Bouleversant ai-je lu sur un réseau social avec un petit oiseau bleu. Que dire de plus ? Ce roman est véritablement bouleversant. Il se passe en 1992, on est donc encore très loin des bateaux qui s'échouent au large de Lampedusa ou des migrants qui siègent à Calais en espérant un passage vers l'Angleterre, mais chaque histoire est individuelle et ressemble sans doute à beaucoup de titres à celles des quatre clandestins de ce livre. Je ne vais pas raconter ici ce qui les a menés à quitter leurs pays, la misère, la guerre, les massacres, tout cela P. Manoukian le fait très bien et c'est poignant parfois même à la limite du soutenable, mais c'est malheureusement le quotidien de certains. Tous sont attirés par l'occident, par nos richesses et nos facilités de vie, Virgil le dit très bien à un syndicaliste venu leur expliquer le droit du travail français : "Même ce qui semble terne chez vous brille à nos yeux ! Plus vous vous rendez la vie belle et plus vous nous attirez comme des papillons. Et ça ne fait que commencer, nous sommes les pionniers, les plus courageux. Vous verrez, bientôt des milliers d'autres suivront notre exemple et se mettront en marche de partout où l'on traite les hommes comme des bêtes. Il n'y aura aucun mur assez haut, aucune mer assez déchaînée pour les contenir. Parce que ce qu'il y a de pire chez vous est encore mieux que ce qu'il y a de meilleur chez nous. Vous n'y pouvez rien, croyez-moi, ce qui vous gratte aujourd'hui n'est rien à côté de ce qui vous démangera demain." (p.268)
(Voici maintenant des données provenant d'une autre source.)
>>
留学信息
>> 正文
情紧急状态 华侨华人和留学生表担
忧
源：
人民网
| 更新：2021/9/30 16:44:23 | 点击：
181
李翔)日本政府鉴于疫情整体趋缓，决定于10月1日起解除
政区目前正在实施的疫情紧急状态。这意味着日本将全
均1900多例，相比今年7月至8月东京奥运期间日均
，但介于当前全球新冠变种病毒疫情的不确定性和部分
Après la lecture de ce roman, on ne peut plus croire si tant est qu'on y croyait avant, que c'est par plaisir que les candidats à l'exil viennent clandestinement en occident. Lorsqu'on lit le calvaire de leur voyage, les méthodes inhumaines employées par les passeurs qui se font payer cher, et le cauchemar de leurs conditions de vie et de travail lorsqu'ils en trouvent : les employeurs des clandestins sont de véritables négriers et leur manière de choisir tel ou tel ouvrier se rapproche des marchés aux esclaves.
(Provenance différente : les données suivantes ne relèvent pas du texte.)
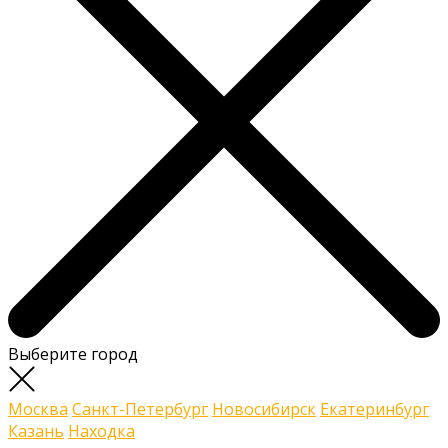
Выберите город
Москва
Санкт-Петербург
Новосибирск
Екатеринбург
Казань
Находка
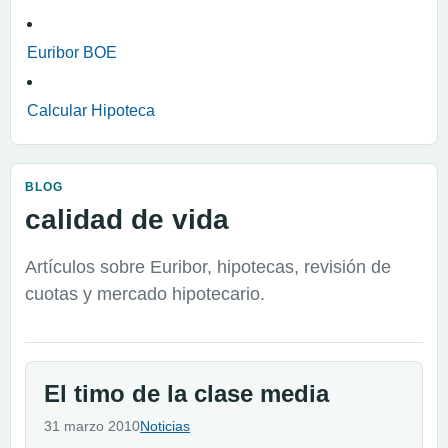
Euribor BOE
Calcular Hipoteca
BLOG
calidad de vida
Artículos sobre Euribor, hipotecas, revisión de
cuotas y mercado hipotecario.
El timo de la clase media
31 marzo 2010
Noticias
Ce n'est pas un roman que l'on lit pour se détendre, néanmoins, parce qu'il ne peut pas ne pas y avoir une once d'espoir, un minuscule ilot de bonheur dans un tel malheur, Pascal Manoukian ose intégrer une famille de Français pleine d'amour et d'envie d'aider son prochain. Cela ne suffira peut-être pas, mais Virgil, Assan, Iman et Chanchal profitent de toutes les minutes, de chaque seconde d'icelles, comme si elles ne devaient pas se renouveler.

Un roman magnifique, fort et poignant. Bouleversant disais-je en entrée d'article. Je confirme, bouleversant.

A rapprocher de l'excellent film passé récemment sur Arte je crois, La pirogue, de Moussa Touré.

A noter pour finir que Pascal Manoukian est un journaliste, spécialiste des zones de conflits et qu'il a déjà écrit un témoignage sur ses années de guerre : Le diable au creux de la main, paru en 2013 chez Don Quichotte.